That Dangerous Alternate Reality

A week or so ago, I noted that, in their final essays, several students had suggested America might be heading for another civil war.

Despite our polarization, despite our increasingly toxic politics, that seemed farfetched. I still find it overblown–after all, this country has gotten through plenty of rough patches since our one (and so far, only) civil war without repeating that horrific experience. Granted, some episodes of civil unrest have been bloody, but they haven’t constituted civil war.

We’ve grown up, right?

Maybe not.
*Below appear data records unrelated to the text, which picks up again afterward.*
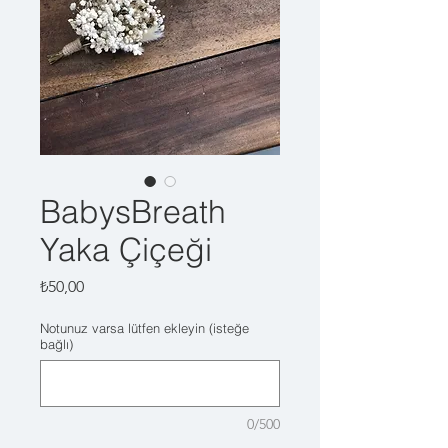
BabysBreath
Yaka Çiçeği
Fiyat
₺50,00
Notunuz varsa lütfen ekleyin (isteğe
bağlı)
0/500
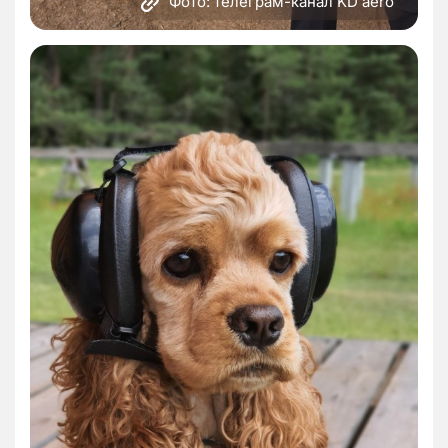
Фото: телеграм-канал KD aero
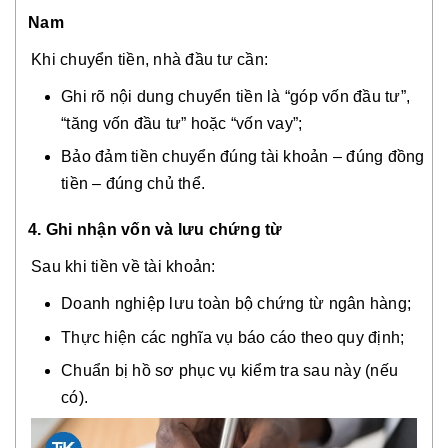
Nam
Khi chuyển tiền, nhà đầu tư cần:
Ghi rõ nội dung chuyển tiền là “góp vốn đầu tư”,
“tăng vốn đầu tư” hoặc “vốn vay”;
Bảo đảm tiền chuyển đúng tài khoản – đúng đồng
tiền – đúng chủ thể.
4. Ghi nhận vốn và lưu chứng từ
Sau khi tiền về tài khoản:
Doanh nghiệp lưu toàn bộ chứng từ ngân hàng;
Thực hiện các nghĩa vụ báo cáo theo quy định;
Chuẩn bị hồ sơ phục vụ kiểm tra sau này (nếu
có).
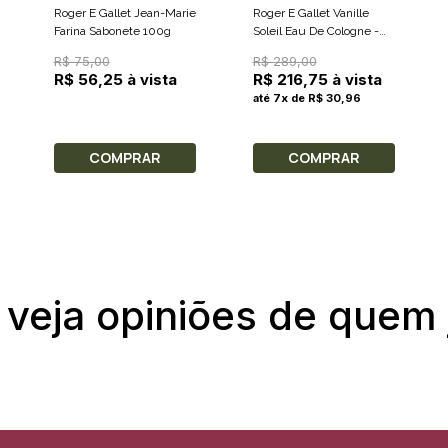
Roger E Gallet Jean-Marie
Roger E Gallet Vanille
Farina Sabonete 100g
Soleil Eau De Cologne -
Perfume Unissex 100ml
R$ 75,00
R$ 289,00
R$ 56,25 à vista
R$ 216,75 à vista
até 7x de R$ 30,96
COMPRAR
COMPRAR
 veja opiniões de quem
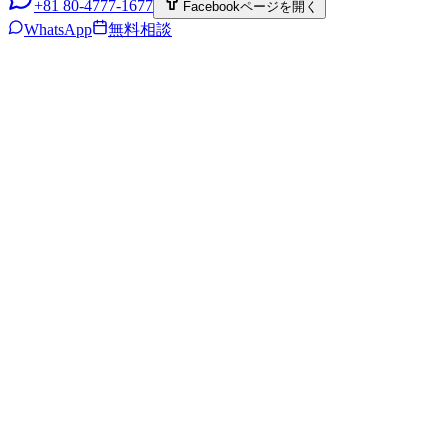
+81 80-4777-1677
Facebookページを開く
WhatsApp
無料相談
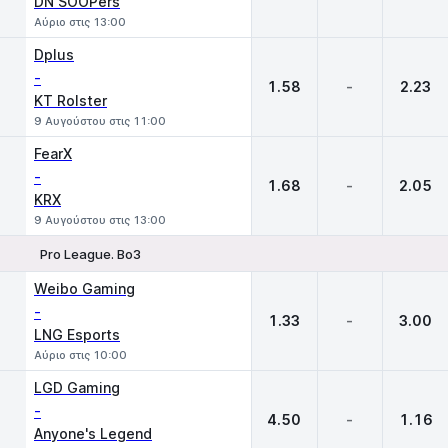
DN SOOPers
Αύριο στις 13:00
Dplus
-
1.58
-
2.23
KT Rolster
9 Αυγούστου στις 11:00
FearX
-
1.68
-
2.05
KRX
9 Αυγούστου στις 13:00
Pro League. Bo3
1
X
2
Weibo Gaming
-
1.33
-
3.00
LNG Esports
Αύριο στις 10:00
LGD Gaming
-
4.50
-
1.16
Anyone's Legend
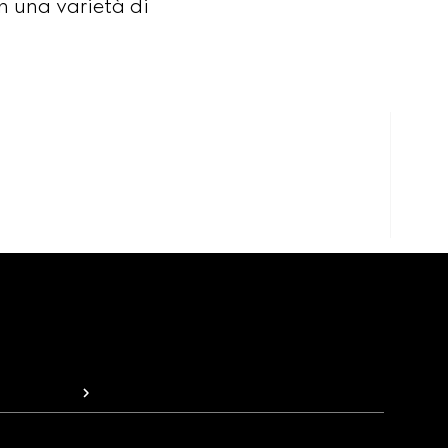
in una varietà di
This recent story from the Guardian made the hair on the back of my neck stand up.

Washington state Republican representative Matt Shea and several associates regaled an audience with conspiracy theories, separatist visions and exhortations for listeners to arm themselves ahead of a looming civil war, at a gathering at a remote religious compound in the north-east of the state last year.

In recordings obtained by the Guardian, Shea and Jack Robertson, also known as radio personality John Jacob Schmidt, invoked their visions and fears of a violent leftist revolt in speeches at the 2018 God and Country event in Marble.

The Guardian last week published leaked chat records in which Shea and Robertson were revealed to have discussed the use of surveillance, “psyops” and violence against liberal and leftist activists.

Robertson – who aired fantasies of extreme violence against liberal activists in the leaked chats – told the audience at the 2018 event that they should be prepared for civil war.

In his speech at God and Country last June, which immediately followed Shea’s speech, Robertson said: “Of course, you all know that you should have an AR-15 and a thousand rounds of ammo, right? Because Antifa is kicking up and getting ready to defend, right?”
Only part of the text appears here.